- Opening Delimiter -

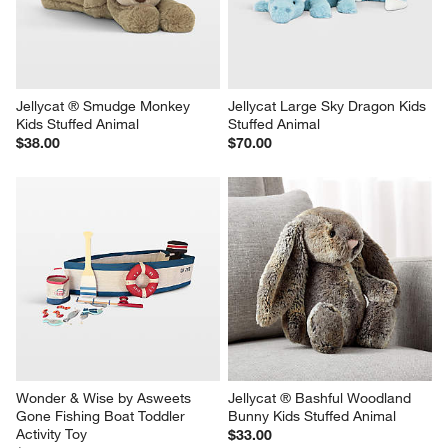
Jellycat ® Smudge Monkey 
Jellycat Large Sky Dragon Kids 
Kids Stuffed Animal
Stuffed Animal
$38.00
$70.00
Wonder & Wise by Asweets 
Jellycat ® Bashful Woodland 
Gone Fishing Boat Toddler 
Bunny Kids Stuffed Animal
Activity Toy
$33.00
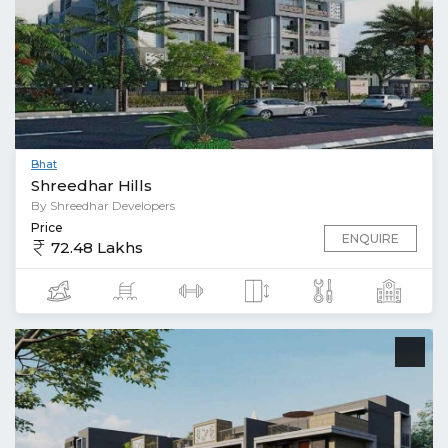
Bhat
Shreedhar Hills
By Shreedhar Developers
Price
ENQUIRE
72.48 Lakhs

- Closing Delimiter -

• Description of the task
Take from the listing above each line that contains the string "Jellycat".

• Solution to the problem
Jellycat ® Smudge Monkey 
Jellycat Large Sky Dragon Kids 
Jellycat ® Bashful Woodland 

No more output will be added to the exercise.